Sechster Artikel. Die Thätigkeit des Wissens bleibt in der getrennten Seele.
a) Dagegen spricht: I. Aristoteles (1. de anima): „Ist der Körper aufgelöst, so erinnert sich die Seele weder an etwas noch liebt sie.“ Das aber thatsächlich betrachten, was sie früher gelernt hat, heißt Erinnerung. Also. II. Die Ideen haben in der getrennten Seele keine größere Kraft wie jetzt. Jetzt aber können wir durch die Ideen nur erkennen, wenn wir uns zu den Phantasiebildern wenden. Da dies also die Seele nicht kann, so vermag sie durch die Ideen, welche sie in sich behält, thatsächlich nicht zu erkennen. III. Aristoteles sagt (2 Ethic. c. 1.): „Aus den Zuständen gehen Thätigkeiten hervor, welche denen ähnlich sind, durch welche diese selbst, die Zustände oder Gewohnheiten, entstanden sind.“ Die Wissenschaft aber in uns ist entstanden dadurch, daß die Vernunft in ihrem Thätigsein sich zu den Phantasiebildern wendet. Also dasselbe wie II. Auf der anderen Seite heißt es Luk. 16.: „Erinnere dich, daß dir vergolten worden ist in deinem irdischen Leben; da hast du Gutes empfangen.“
b) Ich antworte, daß in einer Thätigkeit zwei Dinge zu unterscheiden sind: die Form der Thätigkeit und die Art und Weise derselben. Die erstere nun wird in der Erkenntnisthätigkeit erschlossen durch den Gegenstand des Erkennens; die Art und Weise hängt ab von der Kraft des Erkennenden. So sieht jemand z. B. einen Stein; das kommt von der Form des Steines im Auge. Er sieht ihn scharf und von weitem; das kommt von der Schärfe und Güte seines Auges. In derselben Weise verhält es sich hier. Die Form der Erkenntnis, die Idee, bleibt die nämliche in der getrennten Seele. Aber die Art und Weise des Erkennens vollzieht sich nicht mehr dadurch, daß sich die Vernunft zu den Phantasiebildern wendet, sondern in einer dem Zustande der Seele angemessenen Weise. Und so bleibt in der Seele wohl das der erworbenen Wissenschaft entsprechende thatsächliche Erkennen; aber es bleibt nicht die Art und Weise desselben.

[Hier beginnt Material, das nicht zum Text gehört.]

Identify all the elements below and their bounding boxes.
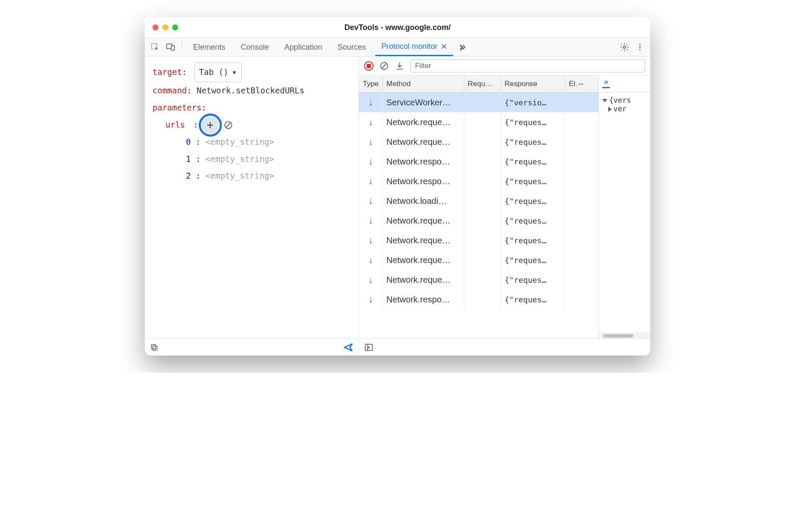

c) I. Aristoteles spricht von der Erinnerung, soweit diese am sinnlichen Gedächtnisse haftet; nicht soweit sie in der geistigen Vernunft ist. II. Die verschiedene Erkenntnisweise kommt nicht von der Verschiedenheit der Ideen, sondern von dem verschiedenen Zustande der Seele. III. Die Thätigkeit, welche aus den Zuständen hervorgeht, ist ähnlich derjenigen, welche zur Bildung derselben beigetragen, der Gattung nach; nicht aber in der Art und Weise des Thätigseins. Vermöge des Zustandes oder der Gewohnheit nämlich geht die Thätigkeit leicht und gewissermaßen mit Vergnügen von statten.